#### PROVIDED RECORDS

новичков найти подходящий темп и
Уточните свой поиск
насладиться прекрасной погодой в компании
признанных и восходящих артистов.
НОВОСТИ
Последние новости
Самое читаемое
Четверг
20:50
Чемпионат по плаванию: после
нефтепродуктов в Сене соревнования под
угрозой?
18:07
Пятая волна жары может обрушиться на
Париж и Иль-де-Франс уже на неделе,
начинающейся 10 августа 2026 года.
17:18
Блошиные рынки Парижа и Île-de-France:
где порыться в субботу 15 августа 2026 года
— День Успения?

########

* **WORK INSTRUCTIONS**:
Above are the entries; copy every line among them that contains the word "августа".

* **TASK SOLUTION**:
начинающейся 10 августа 2026 года.
где порыться в субботу 15 августа 2026 года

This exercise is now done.